One source of the data for the sun's position is here. The sun's azmuth and elevation appears in table form, where the date, location, time interval is specified.
One Axis Control = one control motor.
The axis of rotation is either parallel to the earth's axis, or horizontal, but facing N-S.
Pros: Control is easy, as the angle is almost equal to the sun's hour angle. No complicated trigonometry. But the controller can factor in the coordinate transformations found in chapter 4 of Power From the Sun.
Cons: The height of the array can be higher than the 2 axis array, depending on the array size.
The panels start to rotate in the morning, when usable energy can be harvested. The rate of panel motion is constant, at 1 rev per day. The rotation continues, rain or shine, to the end of the day, at which point the panels are motorized back to the start position. Then wake up and start over in the morning.
Control: Microcontroller - see Control Package
Two Axis Control = two control motors.
There are 2 ways to configure the axis of rotation. In one way, there is a vertical axis - the sun's azimuth, and there is a horizontal axis that rides with the vertical axis - the sun's elevation. The equations are found in Power From the Sun, chapter 3. The second way to configure the 2 axis is shown pole tracker picture. Basically the 2 bars are rotated with separate motors. One I call the daily axis (E-W rotation) and the other I call the seasonal axis ( adjusting for the height of the sun at noon, and throughout the day. The equations for this are found in Power From the Sun, chapter 4.
Pros: The height of the array is lower than the single axis array. makes cleaning and assembly somewhat easier.
Cons: The control is more challenging, as you have to compute the azimuth and elevation.
Control: The motors are turned on and off, throughout the day, to emulate 1 rev per day.
For 2 axis trackers, the apparent axis of motion is parallel to the earth's axis. However, the mechanical movement of the panels is a composite of 2 movements - a movement about a vertical axis, and a horizontal axis. The current design has a 20 RPM motor turning a leadscrew, with 8 threads per inch. The motion of the 2 motors is incremental.
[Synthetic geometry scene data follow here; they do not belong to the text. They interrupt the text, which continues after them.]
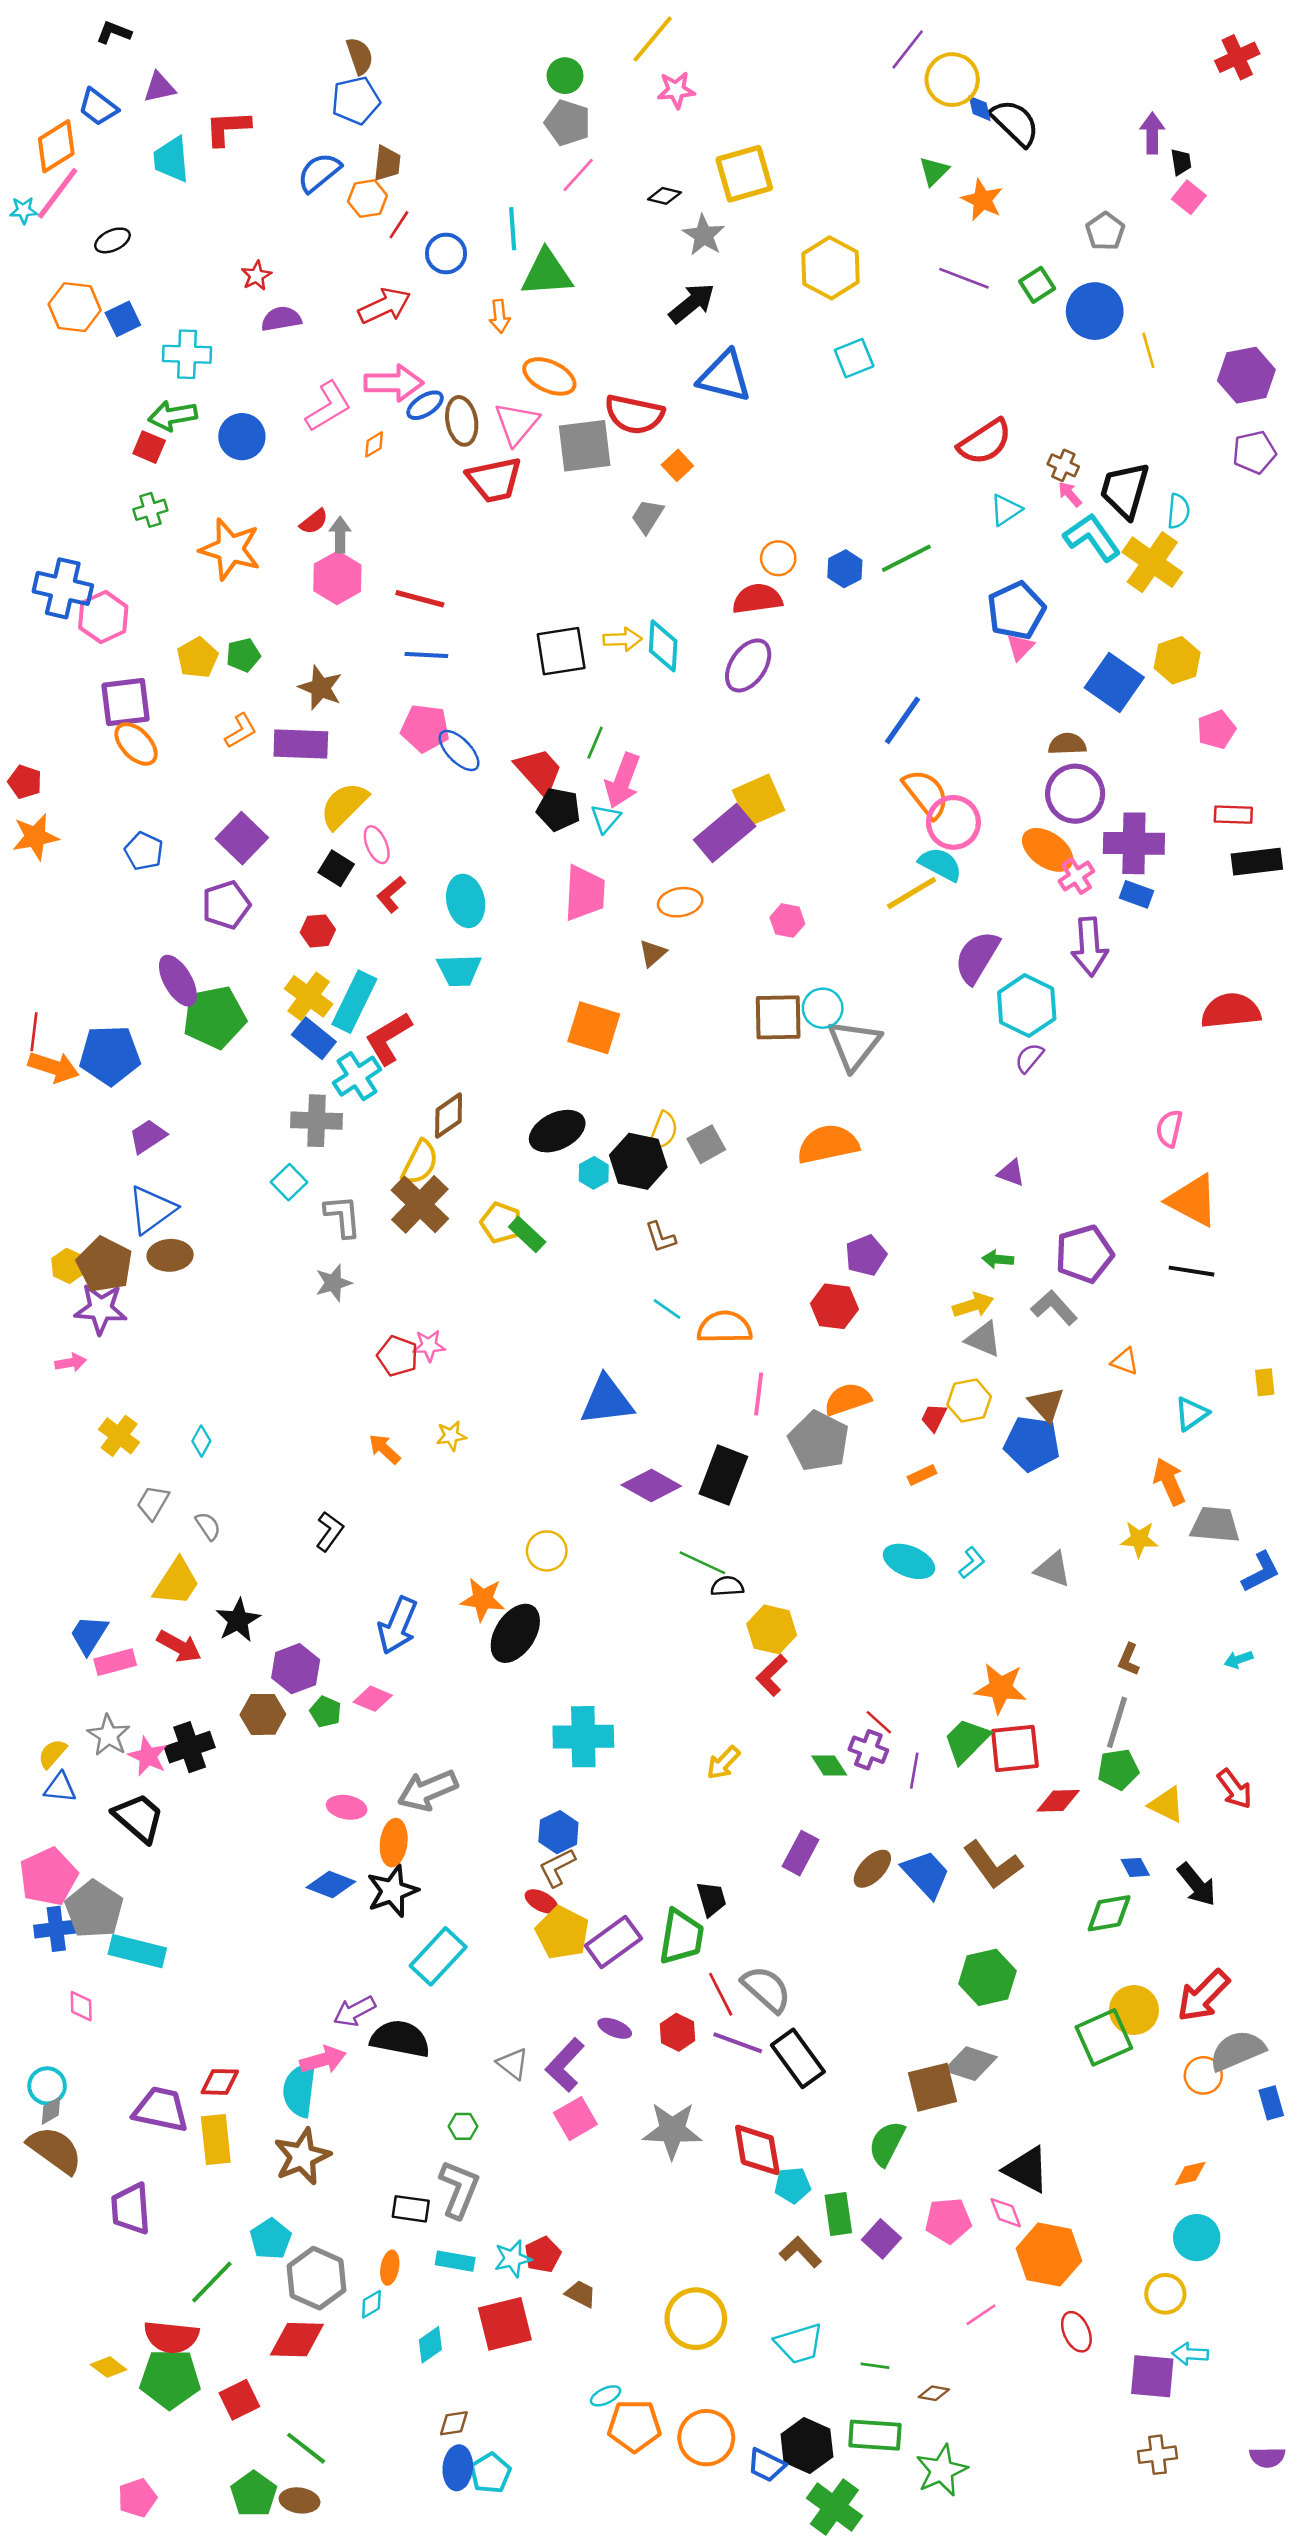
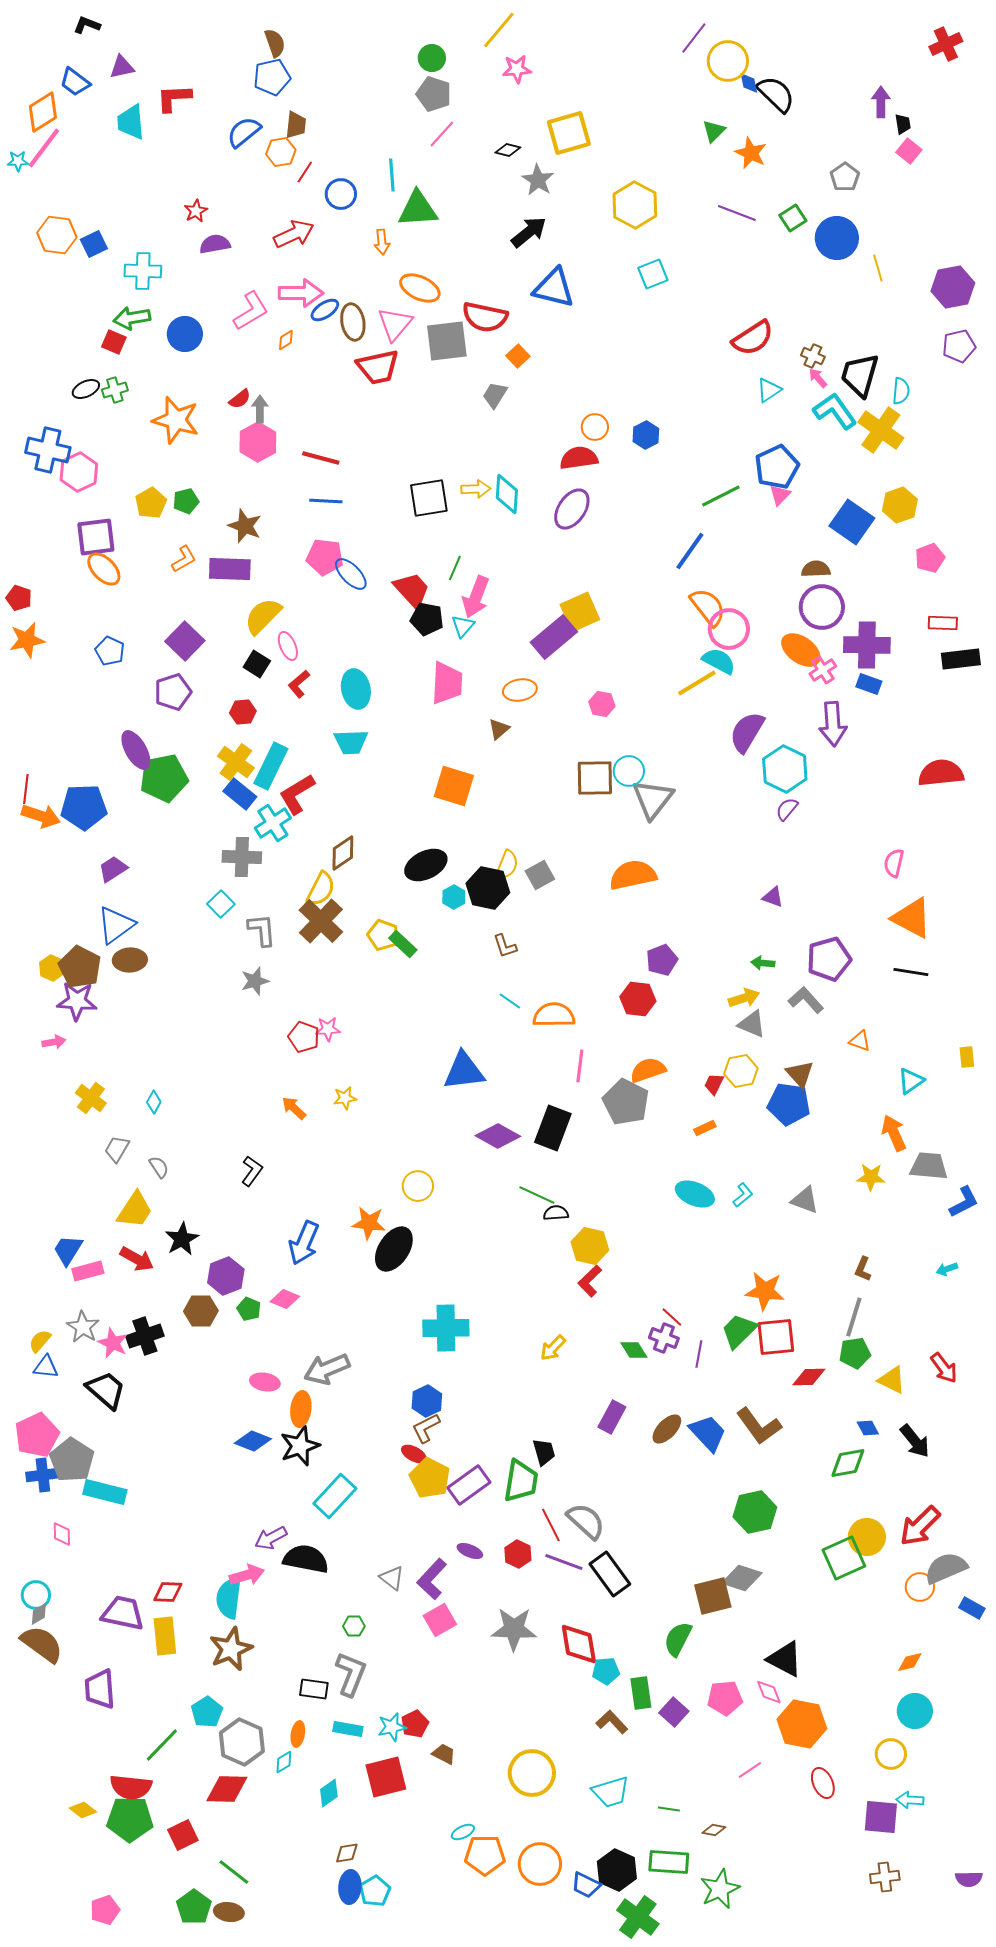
black ellipse: (112, 240) -> (86, 389), moved
green line: (906, 558) -> (721, 496), moved
blue rectangle: (1271, 2103) -> (972, 1608), turned -45

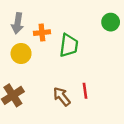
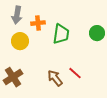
green circle: (111, 22) -> (97, 33), moved
red line: (85, 91) -> (75, 73), turned -40

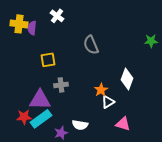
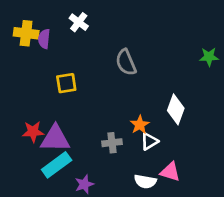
gray cross: (61, 85) -> (112, 143), moved
red star: (24, 117) -> (33, 132), moved
white semicircle: (80, 125) -> (145, 182), moved

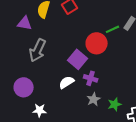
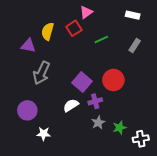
green line: (113, 29) -> (101, 39), moved
red circle: (97, 43) -> (113, 80), moved
purple cross: (91, 78) -> (95, 101), turned -32

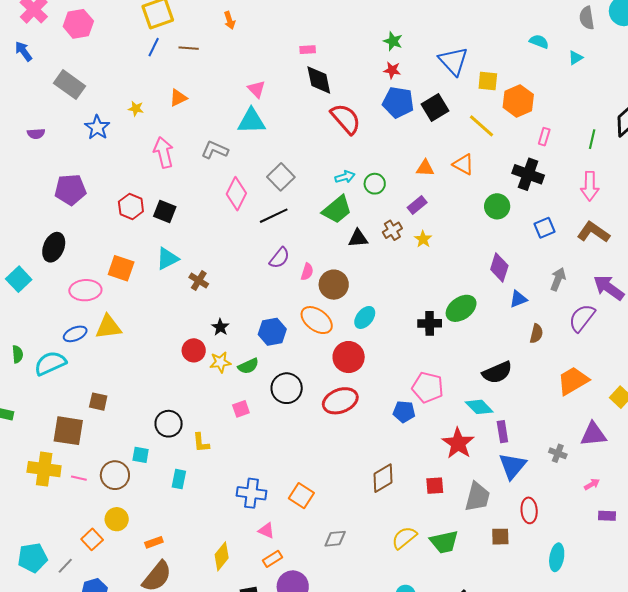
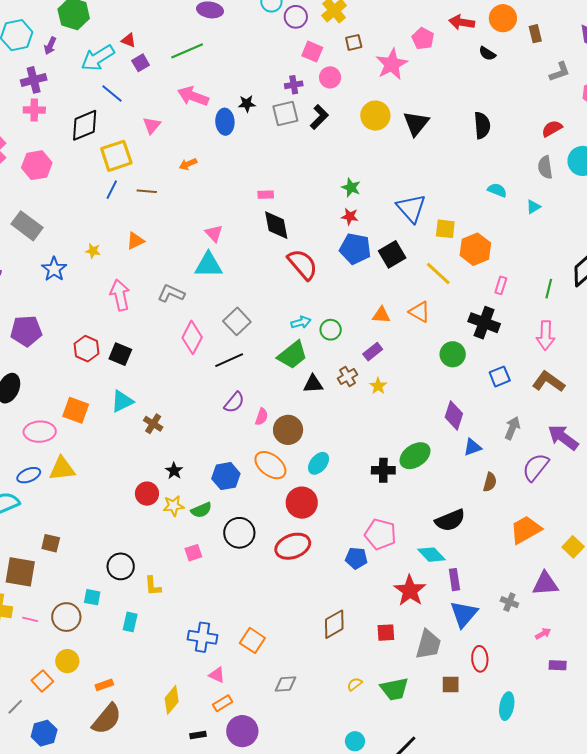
orange arrow: (230, 20) -> (188, 164), turned 84
yellow semicircle: (404, 538) -> (355, 684), size x0.6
That is, the motors cause the array to rotate much quicker that the earth's rotation. So they rotate a little bit, and wait for a longer amount of time.
Predicting the sun's altitude and elevation.
The equations for finding the altitude and elevation are generally found in Wikipedia. Power From the Sun. (Also see Astronomical Algorithms by Jean Meeus.) The variables needed are latitude, longitude, day of year, and the time. A microcontroller is used to compute the solar Azimuth and Elevation based on the time and date, and latitude/longitude input, by the user. In order to keep the cost down, the drive motors turn a leadscrew, and through a bar linkage, adjusts the azimuth (or elevation).
A thanks for the people at Matrix Multemedia for developing Flowcode, a GUI for writing C code in the background.
Bottom Line: Accurate tracking is not necessary, because if you are close to alignment, that is good enough. For example, if you are 10 degrees off, the loss is 1 - cosine(10) = 1.5 %. If 20 degrees off, 1-cosine(20) = 6%.